Doping-Bekämpfer Werner Franke hatte das bereits 2007 behauptet und musste sich in der Folge zahlreicher Attacken durch Ullrichs Anwälte erwehren. Erst nach viereinhalb Jahren bekam Franke vor Gericht recht. Der Heidelberger äußerte sich am Donnerstag enttäuscht über das Urteil: "Es war seit Jahren überfällig und ist viel zu weich für all das Zeug. Ullrich ist doch über 20 Mal alleine zum Blutdoping zu Fuentes gefahren."

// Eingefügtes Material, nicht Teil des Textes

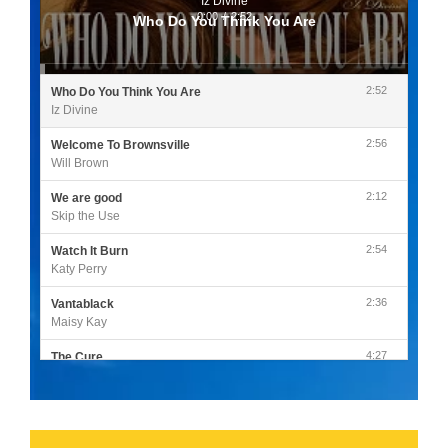
Iz Divine
0:00
/
2:52
Who Do You Think You Are
2:52
Who Do You Think You Are
Iz Divine
2:56
Welcome To Brownsville
Will Brown
2:12
We are good
Skip the Use
2:54
Watch It Burn
Katy Perry
2:36
Vantablack
Maisy Kay
4:27
The Cure
Olivia Rodrigo
2:55
Sleepless in a Hotel Room
Luke Combs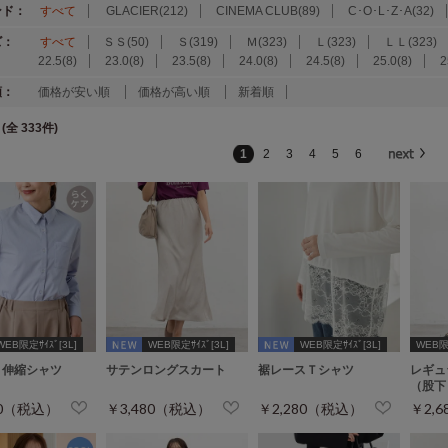
ンド：
すべて
GLACIER(212)
CINEMA CLUB(89)
C･O･L･Z･A(32)
ズ：
すべて
ＳＳ(50)
Ｓ(319)
Ｍ(323)
Ｌ(323)
ＬＬ(323)
22.5(8)
23.0(8)
23.5(8)
24.0(8)
24.5(8)
25.0(8)
2
順：
価格が安い順
価格が高い順
新着順
(全 333件)
1
2
3
4
5
6
WEB限定ｻｲｽﾞ[3L]
WEB限定ｻｲｽﾞ[3L]
WEB限定ｻｲｽﾞ[3L]
WEB
く伸縮シャツ
サテンロングスカート
裾レースＴシャツ
レギュ
（股下
80（税込）
￥3,480（税込）
￥2,280（税込）
￥2,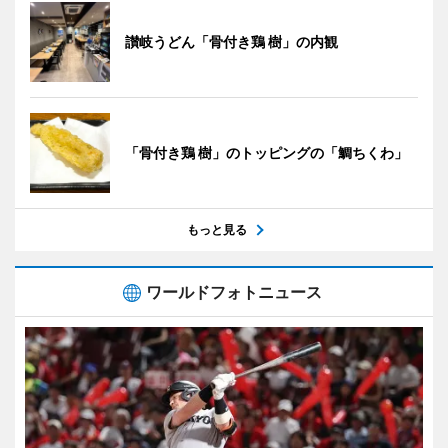
讃岐うどん「骨付き鶏 樹」の内観
「骨付き鶏 樹」のトッピングの「鯛ちくわ」
もっと見る
ワールドフォトニュース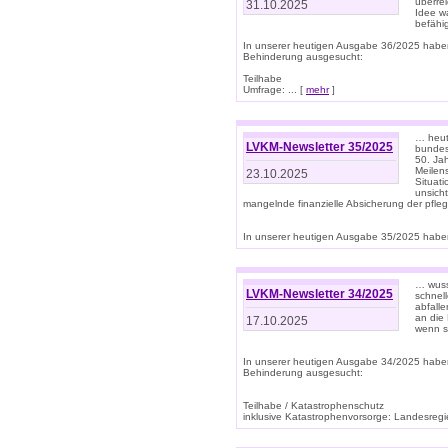
überre
31.10.2025
Idee w
befähi
In unserer heutigen Ausgabe 36/2025 habe
Behinderung ausgesucht:
Teilhabe
Umfrage: ... [
mehr
]
… heute
LVKM-Newsletter 35/2025
bundesw
50. Jah
Meilen
23.10.2025
Situati
unsicht
mangelnde finanzielle Absicherung der pfleg
In unserer heutigen Ausgabe 35/2025 haben
… wuss
LVKM-Newsletter 34/2025
schnel
abfalle
an die 
17.10.2025
wenn s
In unserer heutigen Ausgabe 34/2025 habe
Behinderung ausgesucht:
Teilhabe / Katastrophenschutz
inklusive Katastrophenvorsorge: Landesregie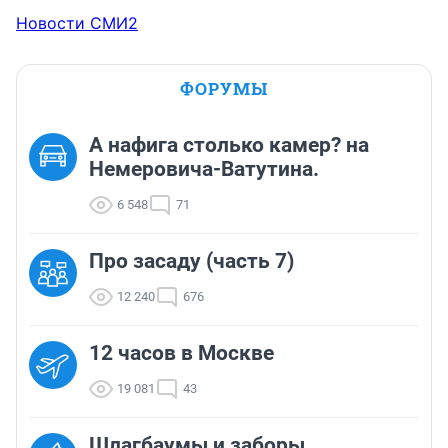
Новости СМИ2
ФОРУМЫ
А нафига столько камер? на
Немеровича-Ватутина.
6 548
71
Про засаду (часть 7)
12 240
676
12 часов в Москве
19 081
43
Шлагбаумы и заборы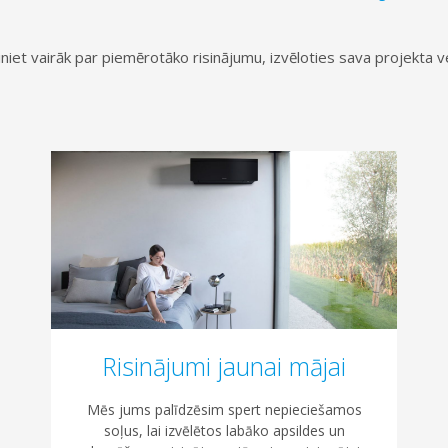
niet vairāk par piemērotāko risinājumu, izvēloties sava projekta v
Risinājumi jaunai mājai
Mēs jums palīdzēsim spert nepieciešamos
soļus, lai izvēlētos labāko apsildes un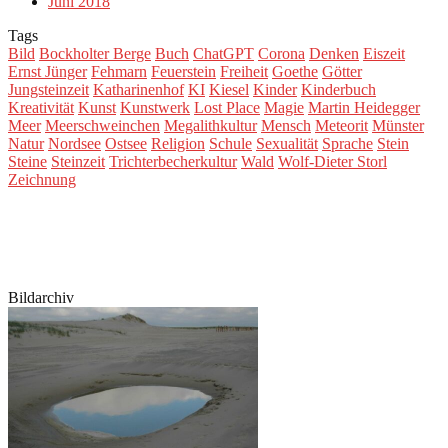
Juni 2018
Tags
Bild
Bockholter Berge
Buch
ChatGPT
Corona
Denken
Eiszeit
Ernst Jünger
Fehmarn
Feuerstein
Freiheit
Goethe
Götter
Jungsteinzeit
Katharinenhof
KI
Kiesel
Kinder
Kinderbuch
Kreativität
Kunst
Kunstwerk
Lost Place
Magie
Martin Heidegger
Meer
Meerschweinchen
Megalithkultur
Mensch
Meteorit
Münster
Natur
Nordsee
Ostsee
Religion
Schule
Sexualität
Sprache
Stein
Steine
Steinzeit
Trichterbecherkultur
Wald
Wolf-Dieter Storl
Zeichnung
Bildarchiv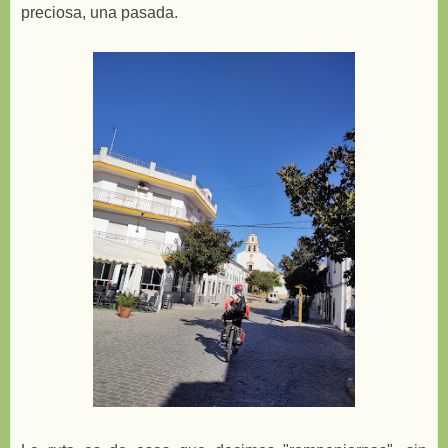
preciosa, una pasada.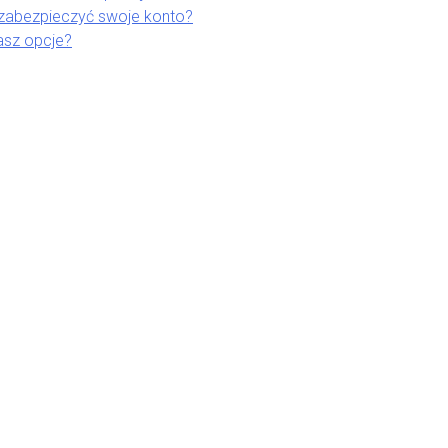
 zabezpieczyć swoje konto?
asz opcje?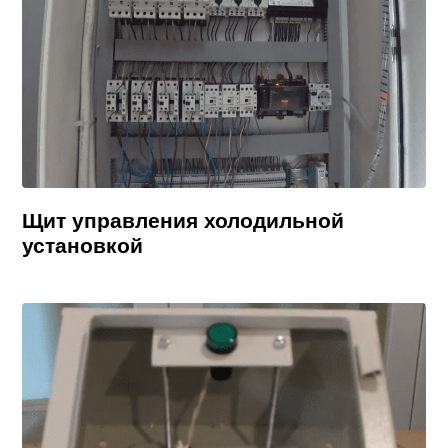
Щит управления холодильной
установкой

Ullrich selbst hat Doping stets bestritten und – auf juristischen Rat hin – nur gesagt, er habe "niemanden betrogen". Seit 1997 ist in Merdingen eine Straße nach ihm benannt. Noch immer bekommt er Angebote von Sponsoren. Sein neuester Werbepartner ist Alpecin ("Doping für die Haare").